Among the entries, find each line that includes the string "Política" and list it.

[Stored data]
§
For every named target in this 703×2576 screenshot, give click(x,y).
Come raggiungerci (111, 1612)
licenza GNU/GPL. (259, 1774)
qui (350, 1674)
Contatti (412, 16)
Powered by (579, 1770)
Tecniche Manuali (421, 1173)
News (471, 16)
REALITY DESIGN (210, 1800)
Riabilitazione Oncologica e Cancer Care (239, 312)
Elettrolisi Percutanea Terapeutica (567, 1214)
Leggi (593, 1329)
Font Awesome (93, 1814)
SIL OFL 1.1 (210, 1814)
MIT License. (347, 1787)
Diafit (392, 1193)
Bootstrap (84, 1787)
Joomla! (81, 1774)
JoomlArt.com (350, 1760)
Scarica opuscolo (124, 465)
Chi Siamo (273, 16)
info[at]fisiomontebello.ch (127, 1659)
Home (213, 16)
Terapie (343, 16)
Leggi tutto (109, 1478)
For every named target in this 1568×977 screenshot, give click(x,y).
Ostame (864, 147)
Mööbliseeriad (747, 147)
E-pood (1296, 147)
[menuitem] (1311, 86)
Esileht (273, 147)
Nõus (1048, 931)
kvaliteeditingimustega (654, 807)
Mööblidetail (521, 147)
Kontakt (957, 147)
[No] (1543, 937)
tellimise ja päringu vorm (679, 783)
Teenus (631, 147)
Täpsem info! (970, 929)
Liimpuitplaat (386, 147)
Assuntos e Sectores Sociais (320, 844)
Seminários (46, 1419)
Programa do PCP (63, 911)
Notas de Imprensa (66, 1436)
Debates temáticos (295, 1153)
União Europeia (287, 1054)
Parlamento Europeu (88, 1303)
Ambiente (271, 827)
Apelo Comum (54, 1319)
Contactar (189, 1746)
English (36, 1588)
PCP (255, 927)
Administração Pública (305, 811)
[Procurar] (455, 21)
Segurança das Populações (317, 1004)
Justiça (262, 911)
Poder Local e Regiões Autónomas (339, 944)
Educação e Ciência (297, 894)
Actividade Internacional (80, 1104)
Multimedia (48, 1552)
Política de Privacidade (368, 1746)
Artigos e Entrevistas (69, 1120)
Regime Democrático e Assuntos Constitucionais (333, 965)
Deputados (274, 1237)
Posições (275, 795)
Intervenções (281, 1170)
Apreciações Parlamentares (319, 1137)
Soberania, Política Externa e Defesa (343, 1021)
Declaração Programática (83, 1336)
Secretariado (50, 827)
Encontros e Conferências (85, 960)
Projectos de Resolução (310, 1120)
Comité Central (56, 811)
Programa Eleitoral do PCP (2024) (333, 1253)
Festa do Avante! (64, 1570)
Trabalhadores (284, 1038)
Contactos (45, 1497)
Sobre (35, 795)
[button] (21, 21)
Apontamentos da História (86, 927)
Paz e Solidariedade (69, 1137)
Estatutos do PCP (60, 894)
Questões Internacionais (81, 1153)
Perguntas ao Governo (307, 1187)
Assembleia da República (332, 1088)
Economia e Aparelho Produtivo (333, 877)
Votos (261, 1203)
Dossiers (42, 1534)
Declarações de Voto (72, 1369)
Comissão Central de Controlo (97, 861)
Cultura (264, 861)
§
## Task solution
Política de Privacidade (368, 1746)
Soberania, Política Externa e Defesa (343, 1021)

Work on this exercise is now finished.